When she finally managed to stumble away, dragging her snarling, snapping, barking dog with her, she noticed the people staring at her from across the street. They shook their heads and clicked their tongues. “Tut-tut, what a badly behaved dog” Yvonne could hear them thinking. “I’d never allow my dog to behave that way” drifted after her as she rounded the corner, her cheeks burning in shame. Tears forced their way out of her eyes, against her best efforts to keep them contained, to shove them down, to blink them away.
“Lucky it was just a head shake and comment today” she caught herself thinking, remembering the many people who had actually yelled at her or offered all kinds of unsolicited advice on how to “fix” her dog.
She’d tried everything. She’d hired a trainer, who told her that her dog just needed her to show them who was “the alpha”, and if she proved your dominance this behaviour would stop. And that Charlie was behaving this way because he didn’t respect her because she had him wearing a harness. But after pinning dear Charlie to the ground once and hearing him gasping and struggling for breath walking on a collar, she vowed she’d never be able to do that again.
The second trainer told her that her dog was just trying to protect her and she needed to show him that she was in control of the situation, or just tell them to leave it and move on. But that didn’t work.
The last trainer had shamed her so badly, singling her out in class and telling everyone to look at how badly behaved Charlie was, and then listing all the reasons that his behaviour was her fault. That had almost made her give up on the idea of ever trying training again.
She’d tried prong collars, choke chains, treats, saying leave it, yelling no, yanking Charlie along by the leash, and nothing had worked. What was going on with her dog? Why couldn’t he just get it together and stop behaving so badly?
Trembling with anger, embarrassment, confusion, shame and a host of other unidentified emotions, she cut their walk short and headed home. Maybe tomorrow they’d just skip the walk.

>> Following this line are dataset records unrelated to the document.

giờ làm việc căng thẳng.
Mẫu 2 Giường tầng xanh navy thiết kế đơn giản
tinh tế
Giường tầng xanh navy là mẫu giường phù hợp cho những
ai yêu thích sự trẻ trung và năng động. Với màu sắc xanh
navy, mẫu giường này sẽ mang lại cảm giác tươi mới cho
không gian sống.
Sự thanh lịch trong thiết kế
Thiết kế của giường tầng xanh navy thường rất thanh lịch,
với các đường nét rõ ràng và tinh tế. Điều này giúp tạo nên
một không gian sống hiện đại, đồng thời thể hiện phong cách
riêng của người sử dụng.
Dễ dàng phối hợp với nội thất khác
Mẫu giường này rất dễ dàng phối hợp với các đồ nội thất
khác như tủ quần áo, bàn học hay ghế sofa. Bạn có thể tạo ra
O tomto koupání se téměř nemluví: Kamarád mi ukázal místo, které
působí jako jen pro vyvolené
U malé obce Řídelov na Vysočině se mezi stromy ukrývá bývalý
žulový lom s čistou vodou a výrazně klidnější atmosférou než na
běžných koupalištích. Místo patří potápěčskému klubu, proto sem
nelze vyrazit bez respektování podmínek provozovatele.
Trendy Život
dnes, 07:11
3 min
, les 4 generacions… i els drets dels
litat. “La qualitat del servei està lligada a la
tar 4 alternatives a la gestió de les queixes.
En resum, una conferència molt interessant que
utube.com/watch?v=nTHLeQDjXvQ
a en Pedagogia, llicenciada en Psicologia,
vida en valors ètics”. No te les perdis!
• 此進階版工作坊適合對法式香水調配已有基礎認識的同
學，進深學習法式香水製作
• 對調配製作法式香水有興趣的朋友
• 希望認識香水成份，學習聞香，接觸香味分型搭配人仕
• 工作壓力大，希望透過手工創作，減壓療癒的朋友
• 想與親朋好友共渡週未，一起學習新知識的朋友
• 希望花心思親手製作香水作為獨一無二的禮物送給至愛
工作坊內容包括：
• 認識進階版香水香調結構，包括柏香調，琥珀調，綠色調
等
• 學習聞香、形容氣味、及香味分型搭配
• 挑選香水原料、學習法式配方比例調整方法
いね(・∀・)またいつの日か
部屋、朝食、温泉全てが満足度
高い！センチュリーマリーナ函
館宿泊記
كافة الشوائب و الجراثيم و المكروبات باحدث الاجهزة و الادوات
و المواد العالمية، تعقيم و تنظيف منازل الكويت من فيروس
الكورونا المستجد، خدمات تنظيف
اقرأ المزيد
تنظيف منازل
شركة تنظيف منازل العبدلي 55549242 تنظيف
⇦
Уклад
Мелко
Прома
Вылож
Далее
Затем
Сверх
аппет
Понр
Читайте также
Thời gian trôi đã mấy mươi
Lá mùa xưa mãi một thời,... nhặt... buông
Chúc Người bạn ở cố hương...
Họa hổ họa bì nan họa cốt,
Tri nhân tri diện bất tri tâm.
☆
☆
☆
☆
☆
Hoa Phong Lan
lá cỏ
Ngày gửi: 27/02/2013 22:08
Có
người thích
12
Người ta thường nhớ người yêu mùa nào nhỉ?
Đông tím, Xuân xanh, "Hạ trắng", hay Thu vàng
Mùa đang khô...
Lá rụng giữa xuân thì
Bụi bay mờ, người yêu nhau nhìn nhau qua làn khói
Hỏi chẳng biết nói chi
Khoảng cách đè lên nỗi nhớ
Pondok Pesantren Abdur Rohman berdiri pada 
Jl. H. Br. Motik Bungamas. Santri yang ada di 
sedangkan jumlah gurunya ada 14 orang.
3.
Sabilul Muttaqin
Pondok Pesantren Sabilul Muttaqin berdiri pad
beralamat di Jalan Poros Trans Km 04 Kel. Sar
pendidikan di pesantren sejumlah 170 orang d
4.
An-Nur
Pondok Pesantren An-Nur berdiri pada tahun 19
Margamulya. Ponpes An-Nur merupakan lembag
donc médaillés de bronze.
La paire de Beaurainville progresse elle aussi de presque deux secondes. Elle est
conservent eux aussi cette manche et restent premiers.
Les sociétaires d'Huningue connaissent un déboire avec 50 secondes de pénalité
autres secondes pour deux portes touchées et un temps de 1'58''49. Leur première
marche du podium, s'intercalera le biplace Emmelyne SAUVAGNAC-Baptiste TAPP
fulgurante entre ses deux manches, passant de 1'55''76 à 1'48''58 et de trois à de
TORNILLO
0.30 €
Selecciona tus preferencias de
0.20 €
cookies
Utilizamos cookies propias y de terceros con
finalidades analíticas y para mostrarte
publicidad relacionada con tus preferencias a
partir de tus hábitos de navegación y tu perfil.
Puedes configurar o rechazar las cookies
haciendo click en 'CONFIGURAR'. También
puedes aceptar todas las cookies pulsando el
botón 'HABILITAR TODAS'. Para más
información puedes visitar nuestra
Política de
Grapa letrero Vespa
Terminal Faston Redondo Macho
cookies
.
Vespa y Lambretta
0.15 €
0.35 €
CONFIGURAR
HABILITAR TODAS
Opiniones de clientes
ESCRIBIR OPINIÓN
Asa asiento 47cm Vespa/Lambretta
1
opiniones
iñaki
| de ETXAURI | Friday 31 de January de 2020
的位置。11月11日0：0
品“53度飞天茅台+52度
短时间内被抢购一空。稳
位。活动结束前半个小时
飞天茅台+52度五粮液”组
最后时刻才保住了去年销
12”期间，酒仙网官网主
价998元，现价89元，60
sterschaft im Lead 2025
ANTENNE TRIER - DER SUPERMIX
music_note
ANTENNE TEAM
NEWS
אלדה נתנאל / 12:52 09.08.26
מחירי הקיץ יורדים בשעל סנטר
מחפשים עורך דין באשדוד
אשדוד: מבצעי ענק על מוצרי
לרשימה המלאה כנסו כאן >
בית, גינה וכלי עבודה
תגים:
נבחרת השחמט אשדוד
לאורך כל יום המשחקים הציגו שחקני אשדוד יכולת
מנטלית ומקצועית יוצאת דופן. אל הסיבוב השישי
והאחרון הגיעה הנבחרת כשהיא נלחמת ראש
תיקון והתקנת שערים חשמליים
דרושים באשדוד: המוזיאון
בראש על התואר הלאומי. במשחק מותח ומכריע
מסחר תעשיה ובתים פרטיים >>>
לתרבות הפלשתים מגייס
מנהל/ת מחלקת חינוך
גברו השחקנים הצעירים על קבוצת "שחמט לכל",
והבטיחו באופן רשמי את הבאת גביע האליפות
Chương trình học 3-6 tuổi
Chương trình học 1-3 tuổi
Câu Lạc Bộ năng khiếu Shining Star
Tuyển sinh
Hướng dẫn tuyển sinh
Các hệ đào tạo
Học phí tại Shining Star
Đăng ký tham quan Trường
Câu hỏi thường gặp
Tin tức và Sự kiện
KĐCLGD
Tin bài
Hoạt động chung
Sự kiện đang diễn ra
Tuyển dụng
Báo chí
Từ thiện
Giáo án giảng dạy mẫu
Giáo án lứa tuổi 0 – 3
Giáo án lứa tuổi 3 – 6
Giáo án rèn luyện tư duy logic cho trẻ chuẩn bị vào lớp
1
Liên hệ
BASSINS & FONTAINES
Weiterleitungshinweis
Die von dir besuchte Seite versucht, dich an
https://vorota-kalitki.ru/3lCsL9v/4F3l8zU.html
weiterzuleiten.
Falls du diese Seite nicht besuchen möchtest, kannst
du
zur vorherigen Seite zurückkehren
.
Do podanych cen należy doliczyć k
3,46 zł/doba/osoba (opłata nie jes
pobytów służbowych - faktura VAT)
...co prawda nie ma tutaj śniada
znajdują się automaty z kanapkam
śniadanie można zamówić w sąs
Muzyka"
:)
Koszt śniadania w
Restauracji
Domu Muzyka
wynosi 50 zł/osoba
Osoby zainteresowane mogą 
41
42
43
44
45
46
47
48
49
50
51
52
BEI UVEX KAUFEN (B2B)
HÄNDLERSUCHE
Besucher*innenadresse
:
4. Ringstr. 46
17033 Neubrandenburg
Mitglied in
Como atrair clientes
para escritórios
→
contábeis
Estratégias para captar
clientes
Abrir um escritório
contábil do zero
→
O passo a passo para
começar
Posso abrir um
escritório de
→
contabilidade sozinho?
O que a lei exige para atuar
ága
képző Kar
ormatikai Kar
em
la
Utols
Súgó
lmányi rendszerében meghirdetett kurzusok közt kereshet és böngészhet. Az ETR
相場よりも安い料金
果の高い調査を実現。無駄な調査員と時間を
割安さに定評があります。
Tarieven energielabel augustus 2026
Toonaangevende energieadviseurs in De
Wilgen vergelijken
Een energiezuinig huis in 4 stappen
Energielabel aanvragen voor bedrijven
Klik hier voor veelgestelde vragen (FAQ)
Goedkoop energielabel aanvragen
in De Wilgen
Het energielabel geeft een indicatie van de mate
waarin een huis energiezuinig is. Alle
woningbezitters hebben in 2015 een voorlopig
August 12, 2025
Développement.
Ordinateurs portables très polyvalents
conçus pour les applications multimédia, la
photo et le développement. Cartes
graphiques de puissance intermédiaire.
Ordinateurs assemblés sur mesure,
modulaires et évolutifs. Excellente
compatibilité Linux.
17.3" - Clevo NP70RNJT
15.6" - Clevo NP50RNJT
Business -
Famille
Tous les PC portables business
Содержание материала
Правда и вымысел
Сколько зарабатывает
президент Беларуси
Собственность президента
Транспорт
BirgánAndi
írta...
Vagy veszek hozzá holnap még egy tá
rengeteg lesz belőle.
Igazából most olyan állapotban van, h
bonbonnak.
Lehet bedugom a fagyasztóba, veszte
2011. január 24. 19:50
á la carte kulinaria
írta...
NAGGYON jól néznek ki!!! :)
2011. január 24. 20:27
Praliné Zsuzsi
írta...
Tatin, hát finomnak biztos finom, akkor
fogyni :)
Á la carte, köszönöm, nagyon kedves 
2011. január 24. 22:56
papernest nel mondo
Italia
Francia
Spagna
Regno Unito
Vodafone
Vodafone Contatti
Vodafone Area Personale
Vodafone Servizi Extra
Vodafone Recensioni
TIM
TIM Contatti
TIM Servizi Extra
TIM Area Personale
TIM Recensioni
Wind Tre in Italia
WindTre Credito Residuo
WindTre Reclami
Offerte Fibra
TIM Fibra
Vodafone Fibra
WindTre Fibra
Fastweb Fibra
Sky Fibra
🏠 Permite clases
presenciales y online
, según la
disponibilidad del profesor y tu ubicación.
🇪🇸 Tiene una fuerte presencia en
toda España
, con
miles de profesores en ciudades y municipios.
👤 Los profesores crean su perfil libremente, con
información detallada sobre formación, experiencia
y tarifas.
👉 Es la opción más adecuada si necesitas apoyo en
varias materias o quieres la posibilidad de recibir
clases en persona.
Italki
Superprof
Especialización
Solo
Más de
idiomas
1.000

She knew that there had to be a way to help Charlie. To change his behaviour and still have a good relationship with this dog. Her best friend.
So she didn’t give up. When she found me, she gave it one more try.
She did the work needed for both herself and for Charlie. She stuck with it. She invested in herself and her dog because she is a rockstar and she knew that her dog needed her to.
Today, Yvonne and Charlie enjoy regular walks that are fun, enjoyable and stress free.
Their relationship is better than ever. Walking Charlie is no longer a CHORE! But instead something she looks forward to every day.
Charlie is waaaay more relaxed and chill in general. Not just on the walks.
She has a community of people who all have struggled with the same thing with their dogs, rallying around and supporting each other.
In fact, there have been some wonderful friendships that developed from that community.
AND they all go for regular walks together. WITH THEIR DOGS. If you had told her 6 months ago that that was something her and Charlie would be doing, she’d have laughed in your face, because the thought was so impossibly beyond her scope of being able to imagine. But now it’s a reality.
Just the other day, out on their walk, a dog popped around the corner and startled them. Charlie looked at the dog, then turned and looked at Yvonne, calmly and quietly and they both kept on their walk, with no blowout, no losing of shit, no stress.
In fact, Yvonne had the biggest shit eating grin you’ve ever seen, on her face as they rounded the corner and headed for home, together, a team.